[[ GIVEN ENTRIES open ]]
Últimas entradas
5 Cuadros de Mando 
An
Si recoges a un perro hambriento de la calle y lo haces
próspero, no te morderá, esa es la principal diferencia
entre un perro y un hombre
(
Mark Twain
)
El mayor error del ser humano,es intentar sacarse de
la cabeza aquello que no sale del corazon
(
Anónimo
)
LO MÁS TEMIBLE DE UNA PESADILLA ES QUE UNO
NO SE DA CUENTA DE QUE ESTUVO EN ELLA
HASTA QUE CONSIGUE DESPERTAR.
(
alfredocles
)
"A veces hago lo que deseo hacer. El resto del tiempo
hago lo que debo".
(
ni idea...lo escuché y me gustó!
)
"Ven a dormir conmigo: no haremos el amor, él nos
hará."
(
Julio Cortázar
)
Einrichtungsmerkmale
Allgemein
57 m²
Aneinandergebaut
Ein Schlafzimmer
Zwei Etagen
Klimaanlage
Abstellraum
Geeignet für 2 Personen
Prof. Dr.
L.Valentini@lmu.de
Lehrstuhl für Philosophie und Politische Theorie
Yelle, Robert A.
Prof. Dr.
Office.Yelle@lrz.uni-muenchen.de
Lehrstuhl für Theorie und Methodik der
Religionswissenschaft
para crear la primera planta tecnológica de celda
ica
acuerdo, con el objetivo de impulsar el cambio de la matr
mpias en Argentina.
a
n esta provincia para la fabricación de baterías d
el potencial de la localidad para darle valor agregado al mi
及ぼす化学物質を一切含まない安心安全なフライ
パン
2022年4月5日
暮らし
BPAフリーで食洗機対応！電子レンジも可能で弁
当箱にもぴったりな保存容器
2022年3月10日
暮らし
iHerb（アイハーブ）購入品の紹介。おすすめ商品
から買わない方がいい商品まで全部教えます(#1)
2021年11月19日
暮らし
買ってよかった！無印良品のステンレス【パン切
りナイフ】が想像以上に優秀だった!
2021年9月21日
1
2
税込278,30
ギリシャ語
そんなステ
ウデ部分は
[[ GIVEN ENTRIES closed ]]
YOUR INSTRUCTIONS
Line by line, reproduce the data exactly.

SOLUTION FOR THIS TASK
Últimas entradas
5 Cuadros de Mando 
An
Si recoges a un perro hambriento de la calle y lo haces
próspero, no te morderá, esa es la principal diferencia
entre un perro y un hombre
(
Mark Twain
)
El mayor error del ser humano,es intentar sacarse de
la cabeza aquello que no sale del corazon
(
Anónimo
)
LO MÁS TEMIBLE DE UNA PESADILLA ES QUE UNO
NO SE DA CUENTA DE QUE ESTUVO EN ELLA
HASTA QUE CONSIGUE DESPERTAR.
(
alfredocles
)
"A veces hago lo que deseo hacer. El resto del tiempo
hago lo que debo".
(
ni idea...lo escuché y me gustó!
)
"Ven a dormir conmigo: no haremos el amor, él nos
hará."
(
Julio Cortázar
)
Einrichtungsmerkmale
Allgemein
57 m²
Aneinandergebaut
Ein Schlafzimmer
Zwei Etagen
Klimaanlage
Abstellraum
Geeignet für 2 Personen
Prof. Dr.
L.Valentini@lmu.de
Lehrstuhl für Philosophie und Politische Theorie
Yelle, Robert A.
Prof. Dr.
Office.Yelle@lrz.uni-muenchen.de
Lehrstuhl für Theorie und Methodik der
Religionswissenschaft
para crear la primera planta tecnológica de celda
ica
acuerdo, con el objetivo de impulsar el cambio de la matr
mpias en Argentina.
a
n esta provincia para la fabricación de baterías d
el potencial de la localidad para darle valor agregado al mi
及ぼす化学物質を一切含まない安心安全なフライ
パン
2022年4月5日
暮らし
BPAフリーで食洗機対応！電子レンジも可能で弁
当箱にもぴったりな保存容器
2022年3月10日
暮らし
iHerb（アイハーブ）購入品の紹介。おすすめ商品
から買わない方がいい商品まで全部教えます(#1)
2021年11月19日
暮らし
買ってよかった！無印良品のステンレス【パン切
りナイフ】が想像以上に優秀だった!
2021年9月21日
1
2
税込278,30
ギリシャ語
そんなステ
ウデ部分は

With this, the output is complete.